"""

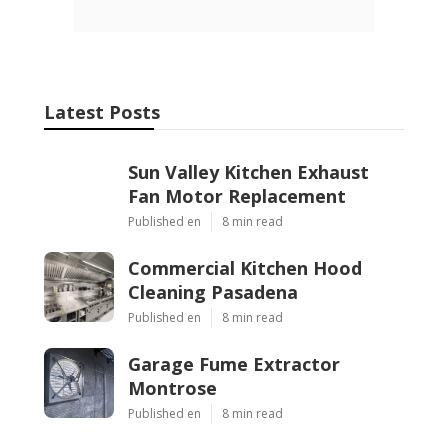
Latest Posts
Sun Valley Kitchen Exhaust
Fan Motor Replacement
Published en
8 min read
Commercial Kitchen Hood
Cleaning Pasadena
Published en
8 min read
Garage Fume Extractor
Montrose
Published en
8 min read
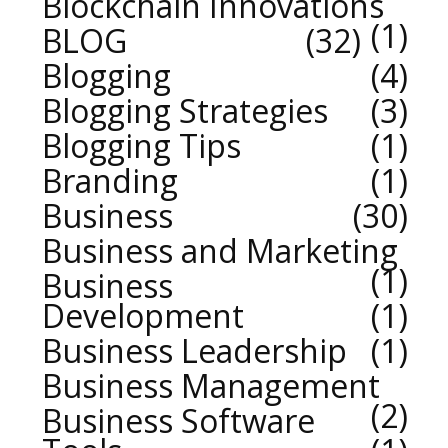
Blockchain Innovations
1
BLOG
32
Blogging
4
Blogging Strategies
3
Blogging Tips
1
Branding
1
Business
30
Business and Marketing
1
Business
Development
1
Business Leadership
1
Business Management
2
Business Software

"""

> **Work to be completed**
Output the listing word for word. Drop the pictures.

> **Solution to the problem**
Latest Posts
Sun Valley Kitchen Exhaust
Fan Motor Replacement
Published en
8 min read
Commercial Kitchen Hood
Cleaning Pasadena
Published en
8 min read
Garage Fume Extractor
Montrose
Published en
8 min read
Blockchain Innovations
1
BLOG
32
Blogging
4
Blogging Strategies
3
Blogging Tips
1
Branding
1
Business
30
Business and Marketing
1
Business
Development
1
Business Leadership
1
Business Management
2
Business Software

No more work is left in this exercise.